Recreating their fragmentary life stories using a combination of archival research and virtuosic literary imagination, a very different vision of the twentieth century emerges, one that offers an intimate chronicle of black radicalism. Here is an aesthetical and riotous history - a revolution in tastes and mores that set the stage for the Jazz Age and the social upheavels. The decades between 1890 and 1935 were decisive in determining the shape of 20th century modernity, and young black women were the unacknowledged agents of that transformation.

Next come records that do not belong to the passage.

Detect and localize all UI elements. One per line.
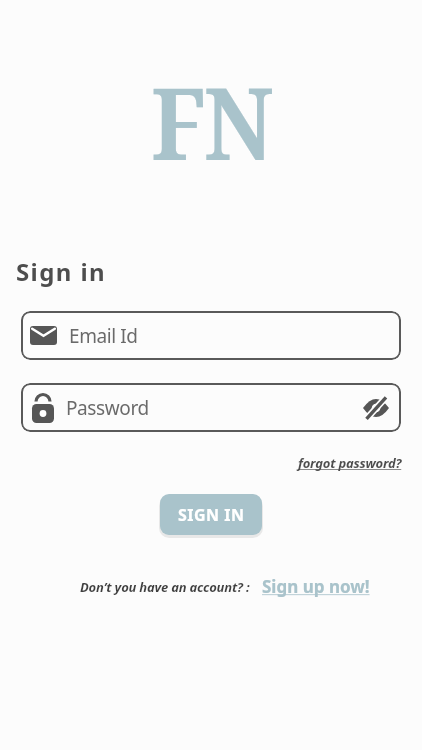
staticText: SIGN IN	[178, 504, 245, 526]
button[interactable]: Email Id	[21, 311, 401, 360]
button[interactable]	[363, 396, 389, 420]
button[interactable]: SIGN IN	[160, 494, 262, 535]
button[interactable]: Password	[21, 383, 401, 432]
button[interactable]: forgot password?	[298, 454, 402, 472]
staticText: Sign in	[16, 255, 106, 288]
staticText: FN	[151, 53, 272, 189]
staticText: Email Id	[69, 323, 138, 349]
staticText: Password	[66, 395, 363, 421]
button[interactable]: Sign up now!	[262, 575, 370, 598]
staticText: Don’t you have an account? :	[80, 578, 253, 596]
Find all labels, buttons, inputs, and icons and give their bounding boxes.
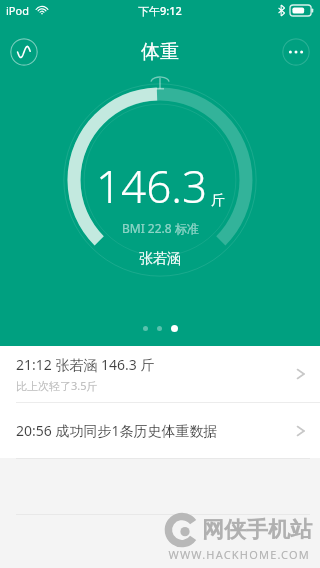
staticText: BMI 22.8 标准 — [122, 220, 199, 236]
staticText: 体重 — [141, 40, 179, 64]
staticText: 网侠手机站 — [202, 516, 312, 544]
staticText: 21:12 张若涵 146.3 斤 — [16, 355, 155, 374]
button[interactable]: 20:56 成功同步1条历史体重数据 — [0, 403, 320, 458]
staticText: iPod — [6, 3, 29, 18]
staticText: 20:56 成功同步1条历史体重数据 — [16, 421, 296, 440]
staticText: 下午9:12 — [138, 3, 182, 18]
staticText: 146.3 — [96, 156, 208, 216]
staticText: 比上次轻了3.5斤 — [16, 378, 98, 393]
staticText: 张若涵 — [139, 250, 181, 268]
button[interactable]: Measurements — [10, 38, 38, 66]
button[interactable]: More options — [282, 38, 310, 66]
staticText: WWW.HACKHOME.COM — [168, 547, 310, 562]
button[interactable]: 21:12 张若涵 146.3 斤 — [0, 346, 320, 402]
staticText: 斤 — [211, 192, 225, 210]
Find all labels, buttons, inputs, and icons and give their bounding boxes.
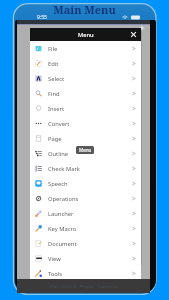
button[interactable]: Select — [30, 71, 141, 86]
staticText: Find — [48, 90, 60, 98]
staticText: Edit — [48, 60, 59, 68]
button[interactable]: Document — [30, 236, 141, 251]
staticText: Check Mark — [48, 165, 80, 173]
button[interactable]: Speech — [30, 176, 141, 191]
staticText: Tools — [48, 270, 63, 278]
staticText: Outline — [48, 150, 69, 158]
button[interactable]: Find — [30, 86, 141, 101]
button[interactable]: Outline — [30, 146, 141, 161]
staticText: Speech — [48, 180, 68, 188]
staticText: Convert — [48, 120, 70, 128]
staticText: Main Menu — [53, 2, 116, 17]
button[interactable]: Tools — [30, 266, 141, 281]
staticText: Insert — [48, 105, 65, 113]
button[interactable]: Convert — [30, 116, 141, 131]
staticText: Menu — [79, 147, 92, 153]
button[interactable]: Edit — [30, 56, 141, 71]
staticText: File — [48, 45, 58, 53]
staticText: vflat_init(z).txt Regular Expression — [49, 284, 119, 290]
staticText: Menu — [78, 31, 94, 39]
button[interactable]: Page — [30, 131, 141, 146]
button[interactable]: Menu — [30, 28, 141, 41]
staticText: View — [48, 255, 61, 263]
button[interactable]: File — [30, 41, 141, 56]
staticText: Key Macro — [48, 225, 77, 233]
button[interactable]: Key Macro — [30, 221, 141, 236]
button[interactable]: Close — [130, 31, 137, 38]
button[interactable]: Insert — [30, 101, 141, 116]
staticText: Launcher — [48, 210, 74, 218]
staticText: Document — [48, 240, 77, 248]
button[interactable]: Check Mark — [30, 161, 141, 176]
button[interactable]: Launcher — [30, 206, 141, 221]
staticText: Page — [48, 135, 62, 143]
staticText: Select — [48, 75, 65, 83]
staticText: 9:55 — [37, 14, 47, 21]
staticText: Operations — [48, 195, 79, 203]
button[interactable]: View — [30, 251, 141, 266]
button[interactable]: Operations — [30, 191, 141, 206]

'Ambitious, original... a beautiful experiment in its own right, to be set beside the many attempts at living free that Hartman here chronicles with a keen sense of history, imagination, and love.' - The Argonauts
Wayward Lives is a startling, dazzling act of resurrection... These remarkable black women were shamed, scorned, criminalized, studied, diagnosed and then erased from history. Yet now, Hartman challenges us to see, finally, who they really were: beautiful, complex, and multidimensional-whole people - who dared to live by their own rules,
somehow making a way out of no way at all.' - The New Jim Crow
'With urgency and compassion, Hartman rescues the lives of young black women from the margins of history. Wayward Lives is a series of adventure stories that take the reader through the travails and triumphs of a multitude of black women, as they negotiate the perilous path of selfdiscovery at the turn of the twentieth century. In her impeccably researched new book, Hartman breathes glorious life into these true
survival tales with the precision and invention of a master storyteller.' - Sweat and Ruined
Wayward Lives unsorts the archive looking for the errant, the unruly, the gorgeously disarranged paths of fugitive black girls. Fleeing from respectability, the good, the right and the true, the black girls that interest Hartman are everyday revolutionaries or what she calls 'chorines, bulldaggers, aesthetical negroes, socialists, lady lovers,
pansies and anarchists.' This book is a love song to the wayward, a riotous poem, a lyrical homage to the minor.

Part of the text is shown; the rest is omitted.